TriRec: Distribution, Sparsity, and Time Decay Aware Recommendation

Researcher(s)

Sponsoring Agency
Sungkyunkwan University Foundation

Summary

Using a large number of real-life datasets from The Washington Post, we explore three novel ideas in recommender systems: (1) how to learn individual preference differences deduced from different rating distributions of users; (2) how to improve the sparsity of a user-item rating matrix; and (3) how to handle different time decay patterns of popularity of items across users and domains. Then, based on the separate improvements, we propose to develop a unifying solution integrating three dimensions of ideas that could improve recommendation results. Our results will not only have significant intellectual merit in integrating three important understudied issues in recommendation, but also have broader impact on many e-commerce applications that employ some types of recommendation at their cores. Further, we will attempt to implement the developed solutions in the standard SQL to maximize its utility in other research and education.

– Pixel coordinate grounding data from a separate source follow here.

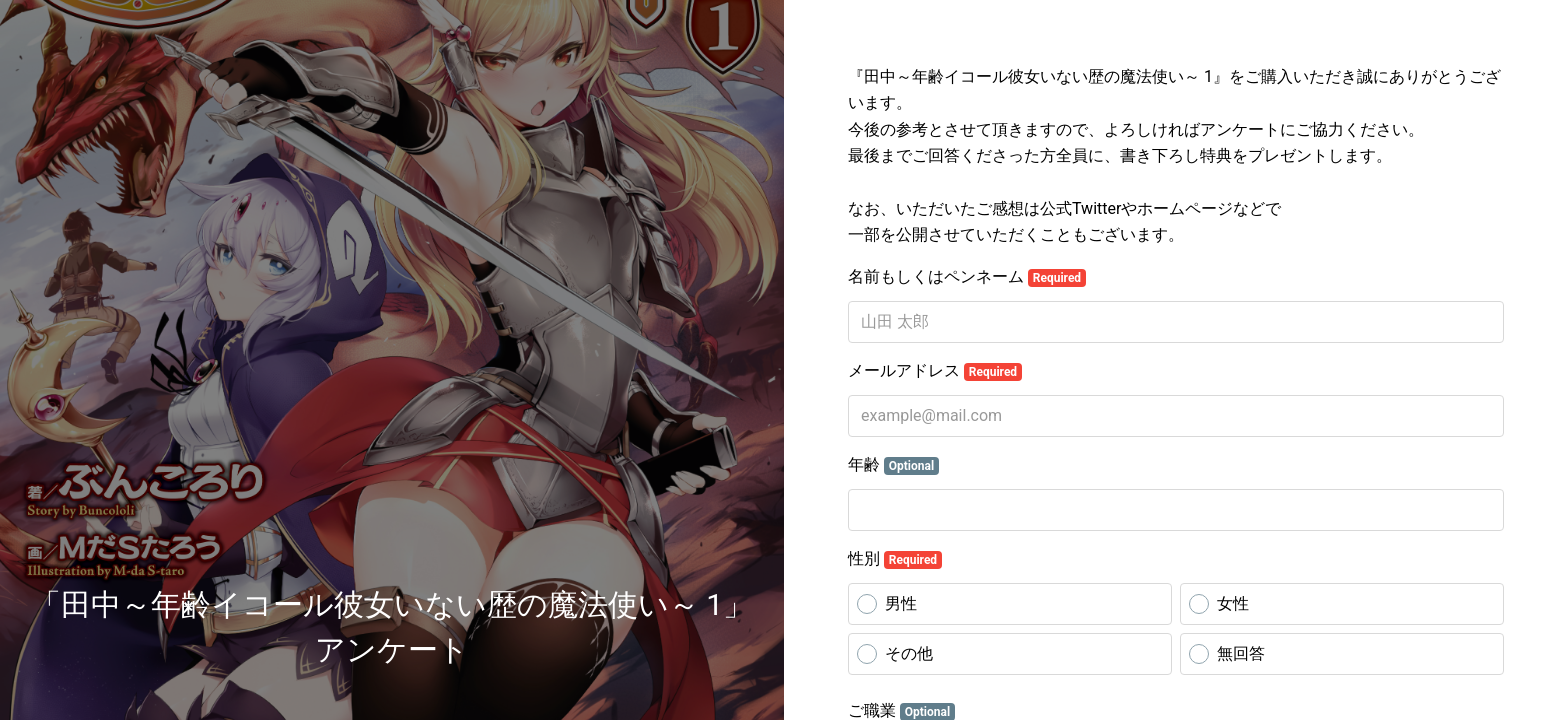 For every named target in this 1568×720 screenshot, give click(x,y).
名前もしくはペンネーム (967, 277)
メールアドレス (935, 371)
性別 (895, 559)
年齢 (893, 465) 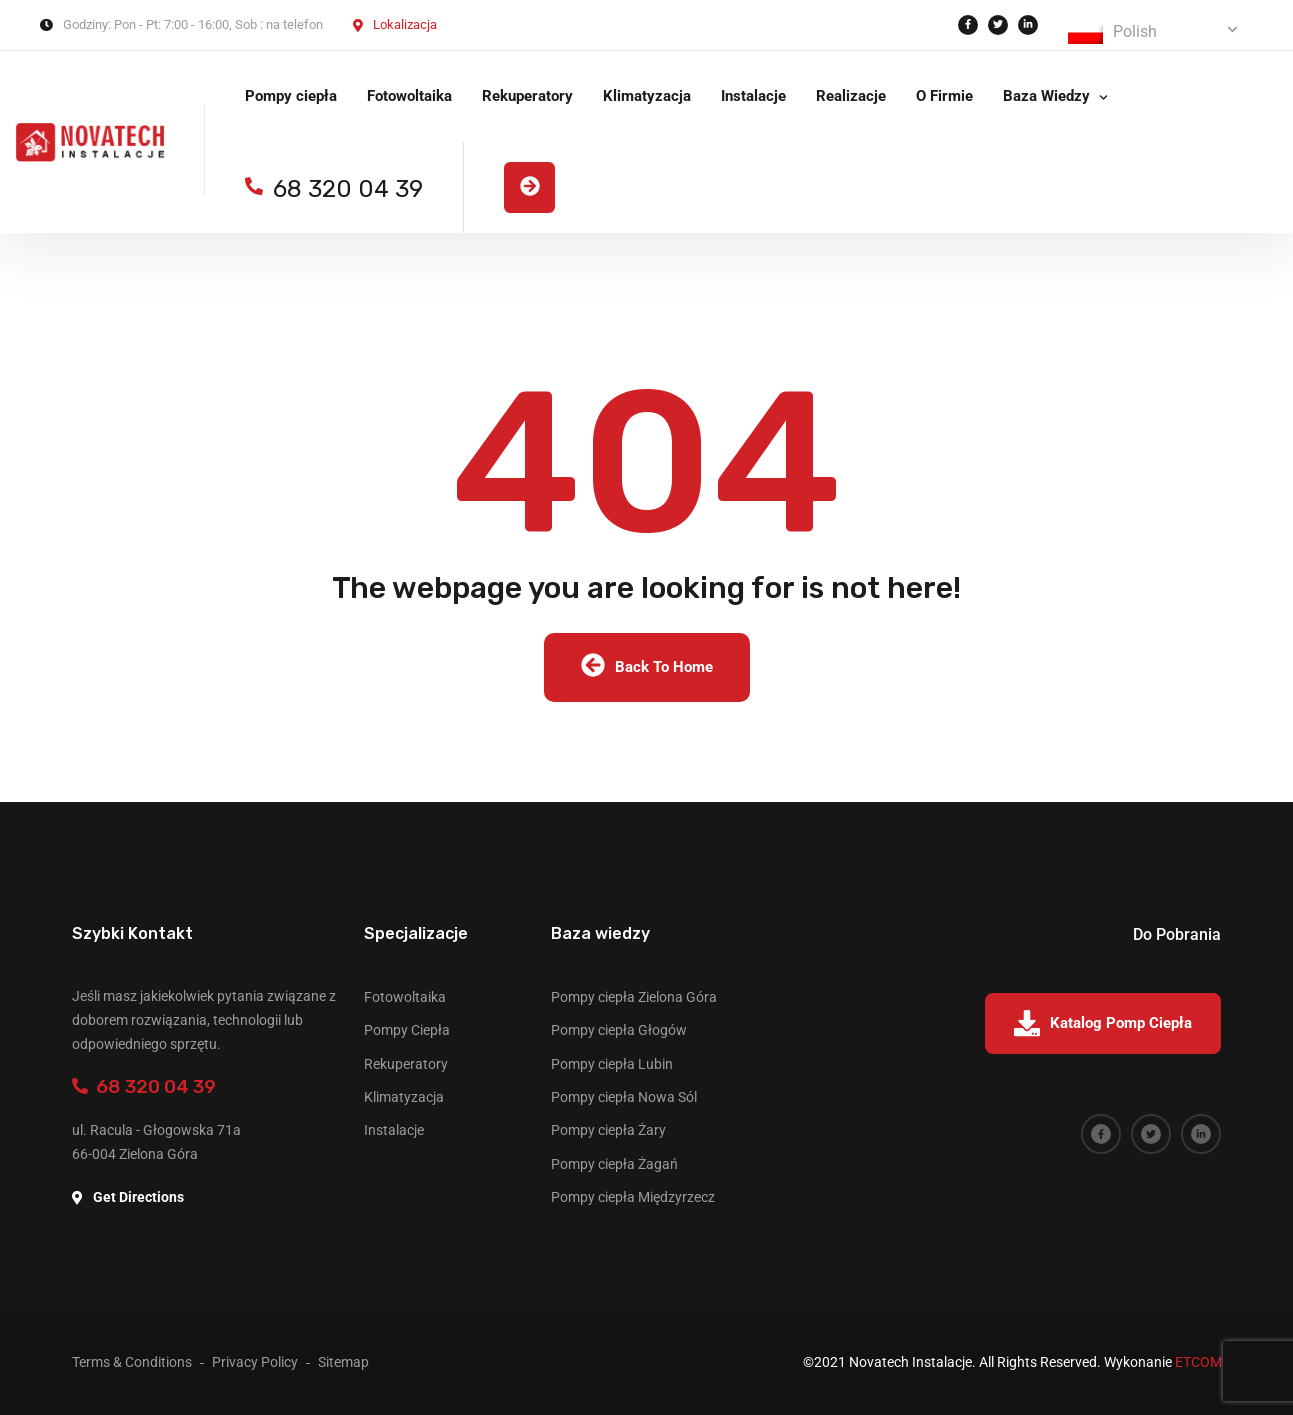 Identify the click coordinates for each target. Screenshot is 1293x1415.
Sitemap (343, 1362)
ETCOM (1198, 1362)
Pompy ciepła (291, 96)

The three novel ideas are relatively understudied separately and never studied together. While the data sparsity issue, for instance, has been known and around for years, few attempts exist to improve the sparsity of an input rating matrix directly (thereby become a method-agnostic improvement of sparsity of a rating matrix). Similarly, to our best knowledge, few existing works attempted to exploit personal preferences, deduced from different individual rating distributions. Finally, no works exist to use varying time decay models across items, users, and domains in a holistic and principled fashion. Therefore, the success of this project will bear a huge significance in recommender system research.